DN: The state's budget has increased quite a lot over the last 10 to 20 years. Is the state spending too much?
PK: Yes, there have to be places that there can be cuts.
I was a policy manager, staff attorney for the Washington Medical Commission that licenses and disciplines doctors, so I understand what it's like to be a government employee and what it's like to work for the state. I also got to witness in that role that there are areas that there can be cuts.
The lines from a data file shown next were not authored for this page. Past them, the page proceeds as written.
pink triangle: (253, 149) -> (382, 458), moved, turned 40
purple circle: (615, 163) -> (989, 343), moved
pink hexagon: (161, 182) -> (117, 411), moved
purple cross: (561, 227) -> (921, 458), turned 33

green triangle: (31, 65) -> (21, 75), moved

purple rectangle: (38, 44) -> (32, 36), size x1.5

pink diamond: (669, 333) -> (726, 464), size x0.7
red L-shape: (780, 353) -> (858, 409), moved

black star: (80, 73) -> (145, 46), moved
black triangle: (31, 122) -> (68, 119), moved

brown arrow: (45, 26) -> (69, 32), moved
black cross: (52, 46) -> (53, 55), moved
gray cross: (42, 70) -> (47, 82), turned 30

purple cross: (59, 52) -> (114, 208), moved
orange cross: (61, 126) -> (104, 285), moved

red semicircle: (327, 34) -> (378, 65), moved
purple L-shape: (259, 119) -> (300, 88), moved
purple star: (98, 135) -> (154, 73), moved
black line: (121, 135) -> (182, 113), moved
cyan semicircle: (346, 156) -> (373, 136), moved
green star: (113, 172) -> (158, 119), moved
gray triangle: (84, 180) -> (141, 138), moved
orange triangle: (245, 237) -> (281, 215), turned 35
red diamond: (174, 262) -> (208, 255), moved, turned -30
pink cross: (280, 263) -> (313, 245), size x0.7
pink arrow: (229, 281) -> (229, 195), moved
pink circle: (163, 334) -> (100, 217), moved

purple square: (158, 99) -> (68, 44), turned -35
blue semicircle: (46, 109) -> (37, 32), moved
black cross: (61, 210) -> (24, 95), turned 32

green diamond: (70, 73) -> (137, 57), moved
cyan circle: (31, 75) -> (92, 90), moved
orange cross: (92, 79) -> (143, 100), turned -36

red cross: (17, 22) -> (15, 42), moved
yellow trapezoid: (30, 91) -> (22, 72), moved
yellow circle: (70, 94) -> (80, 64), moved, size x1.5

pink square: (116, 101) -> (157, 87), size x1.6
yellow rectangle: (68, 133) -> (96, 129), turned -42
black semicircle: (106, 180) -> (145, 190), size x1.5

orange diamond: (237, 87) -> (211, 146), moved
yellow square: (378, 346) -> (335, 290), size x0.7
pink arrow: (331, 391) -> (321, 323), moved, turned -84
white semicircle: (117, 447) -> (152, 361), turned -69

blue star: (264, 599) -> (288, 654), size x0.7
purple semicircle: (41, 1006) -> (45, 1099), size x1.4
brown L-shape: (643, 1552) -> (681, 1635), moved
Having said that, cutting programs like child care access for really low socioeconomic families is not the answer. Cutting more funding to education is not the answer. What we have to do is we have to make sure that someone who has a fresh set of eyes, like myself and many others, comes in and asks the questions of why is it that we're funding so much for this? Taking tours of some of the buildings.
When I worked for the Medical Commission, I was not alone in working remotely. I was working from my home on the South Hill of Spokane, but I was based in Olympia. I would go to Olympia every six weeks for a commission meeting. The Department of Health building, where the Commission was housed, used to be full of employees because people worked on site. Because of COVID, as awful as COVID was, the aftermath is some people chose to continue working remotely, and in some ways that's good for jobs.
For people on the east side of the state, you can work for the Department of Health or somewhere else based in Olympia, but it also freed up a lot of wasted office space and so, to continue to own the building or pay the rent and pay the heat and the custodian, it's a waste. And so making sure that we are only funding what we have to with what we're paying.
DN: So it sounds like your priorities for funding are the social issues and education and a lot of the things that are at that basic social safety net.
PK: Absolutely. Yeah, a lot of the debate ends up later about like, well, do we have to pay more for the jails and whatnot?
If you fully fund education, you make sure that people have access to health care at very young ages so they can get diagnosed early when there are problems. They are more likely to be able to thrive, have good jobs, contribute more to the tax system themselves. If you don't fund their education well enough, they don't have access to health care, they don't have food, they don't have housing, they're more likely to end up in jails and then you need to have conversations about how do we fund more jails, which is not where the discussion should be. It should be how do we help people early on so they can be productive individuals that thrive.